Questa non è una colonna sonora per scazzottate da bar, qui si parla di vera e propria musica per pestaggi, per gente che se le dà di gusto e si fa male ma non gliene frega niente. Hardcore nell’accezione meno settantasettina del termine, più seconda metà anni ’80, quando ci si era già liberati delle proprie radici punk e si andava incontro ad altri generi, altri pubblici, altre sonorità che non avevano molto in comune con le precedenti, a parte la grinta e la cattiveria da calcio in faccia.

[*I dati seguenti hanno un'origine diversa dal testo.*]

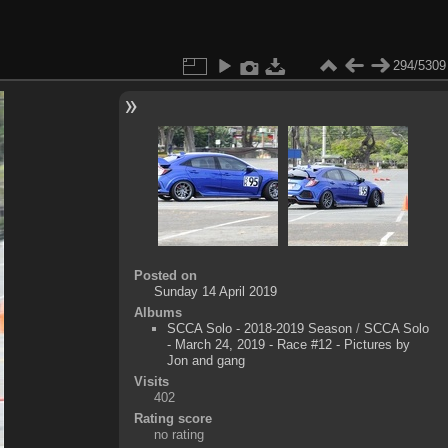
294/5309
Posted on
Sunday 14 April 2019
Albums
SCCA Solo - 2018-2019 Season
/
SCCA Solo
- March 24, 2019 - Race #12 - Pictures by
Jon and gang
Visits
402
Rating score
no rating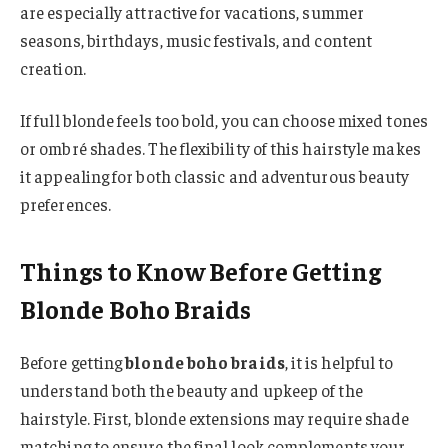
are especially attractive for vacations, summer
seasons, birthdays, music festivals, and content
creation.
If full blonde feels too bold, you can choose mixed tones
or ombré shades. The flexibility of this hairstyle makes
it appealing for both classic and adventurous beauty
preferences.
Things to Know Before Getting
Blonde Boho Braids
Before getting
blonde boho braids
, it is helpful to
understand both the beauty and upkeep of the
hairstyle. First, blonde extensions may require shade
matching to ensure the final look complements your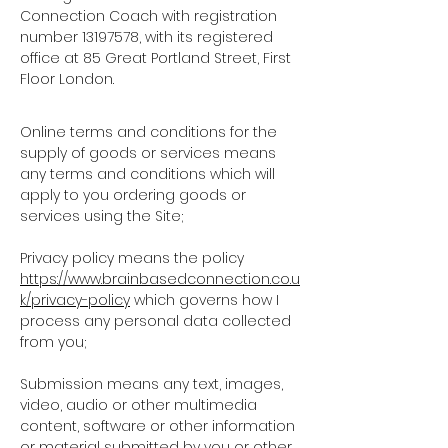
Connection Coach with registration
number
13197578
, with its registered
office at 85 Great Portland Street, First
Floor London.
Online terms and conditions for the
supply of goods or services
means
any terms and conditions which will
apply to you ordering goods or
services using the Site;
Privacy policy
means the policy
https://www.brainbasedconnection.co.u
k/privacy-policy
which governs how I
process any personal data collected
from you;
Submission
means any text, images,
video, audio or other multimedia
content, software or other information
or material submitted by you or other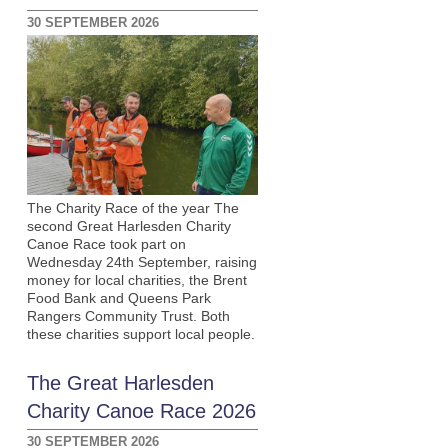
30 SEPTEMBER 2026
The Charity Race of the year The
second Great Harlesden Charity
Canoe Race took part on
Wednesday 24th September, raising
money for local charities, the Brent
Food Bank and Queens Park
Rangers Community Trust. Both
these charities support local people.
The Great Harlesden
Charity Canoe Race 2026
30 SEPTEMBER 2026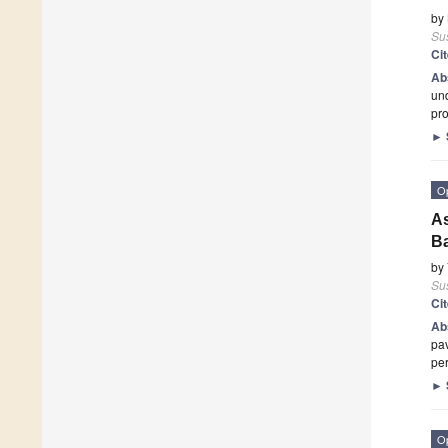
by
Sus
Ci
Ab
und
pro
►
O
As
Ba
by
Sus
Ci
Ab
pav
pe
►
O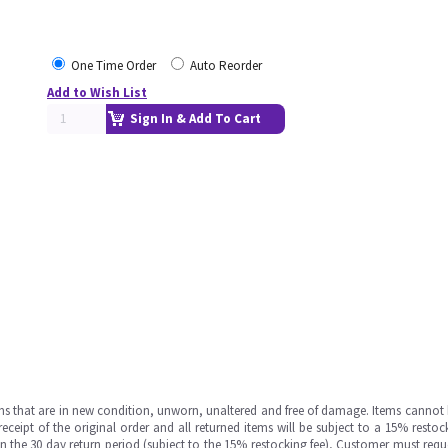
One Time Order
Auto Reorder
Add to Wish List
Sign In & Add To Cart
ms that are in new condition, unworn, unaltered and free of damage. Items cannot 
ipt of the original order and all returned items will be subject to a 15% restock
in the 30 day return period (subject to the 15% restocking fee), Customer must requ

I Concrete Block sono un muscoloso quintetto torinese, in cui confluiscono i membri di altre gang della scena come i Woptime e i Sickhead. Il nuovo lavoro “Life Is Brutal” (mai titolo fu più appropriato) segue di un anno circa la precedente fatica, “Down With The Madness”, uscito per la stessa etichetta, la Countdown. Come dicevamo sopra, si tratta di HC thrash, potente, con doppie casse omicide, gente che poga violentemente sotto il palco, urla che raschiano il fondo del barile: questa è la storia, sicuramente non per tutti i palati, e neanche per tutti i fan dell’hardcore.

Ad ogni conto il disco è riuscito, in un modo o nell’altro i pezzi vanno tutti in porto. Oltre alla cattiveria c’è anche tanto mestiere e, nonostante la pesantezza dei suoni, il dinamismo di base delle composizioni è buono. Tutto concorre a confermare il fatto che si sta parlando di gente esperta, non di semplici incendiari del palco. Martellate d’autore?